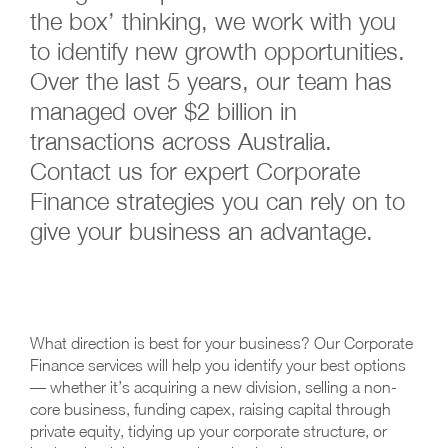
the box’ thinking, we work with you
to identify new growth opportunities.
Over the last 5 years, our team has
managed over $2 billion in
transactions across Australia.
Contact us for expert Corporate
Finance strategies you can rely on to
give your business an advantage.
What direction is best for your business? Our Corporate
Finance services will help you identify your best options
— whether it’s acquiring a new division, selling a non-
core business, funding capex, raising capital through
private equity, tidying up your corporate structure, or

- Your goal -
If pictures appear in the data, do not print them; repeat the rest exactly.

- Response to the task -
the box’ thinking, we work with you
to identify new growth opportunities.
Over the last 5 years, our team has
managed over $2 billion in
transactions across Australia.
Contact us for expert Corporate
Finance strategies you can rely on to
give your business an advantage.
What direction is best for your business? Our Corporate
Finance services will help you identify your best options
— whether it’s acquiring a new division, selling a non-
core business, funding capex, raising capital through
private equity, tidying up your corporate structure, or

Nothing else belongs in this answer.